• _PROBLEM DESCRIPTION_
Search the records below for "خودتان"; copy each line that has it.

• _DATA TO USE_
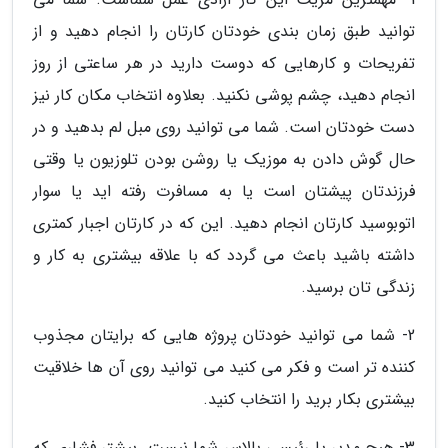
توانید طبق زمان بندی خودتان کارتان را انجام دهید و از
تفریحات و کارهایی که دوست دارید در هر ساعتی از روز
انجام دهید، چشم پوشی نکنید. بعلاوه انتخاب مکان کار نیز
دست خودتان است. شما می توانید روی مبل لم بدهید و در
حال گوش دادن به موزیک یا روشن بودن تلوزیون یا وقتی
فرزندتان پیشتان است یا به مسافرت رفته اید یا سوار
اتوبوسید کارتان انجام دهید. این که در کارتان اجبار کمتری
داشته باشید باعث می گردد که با علاقه بیشتری به کار و
زندگی تان برسید.
2- شما می توانید خودتان پروژه هایی که برایتان مجذوب
کننده تر است و فکر می کنید می توانید روی آن ها خلاقیت
بیشتری بکار برید را انتخاب کنید.
3- هیچ مدیر یا رئیسی بالاسر شما نیست. بیشتر فشاری که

• _SOLUTION FOR THIS TASK_
توانید طبق زمان بندی خودتان کارتان را انجام دهید و از
دست خودتان است. شما می توانید روی مبل لم بدهید و در
2- شما می توانید خودتان پروژه هایی که برایتان مجذوب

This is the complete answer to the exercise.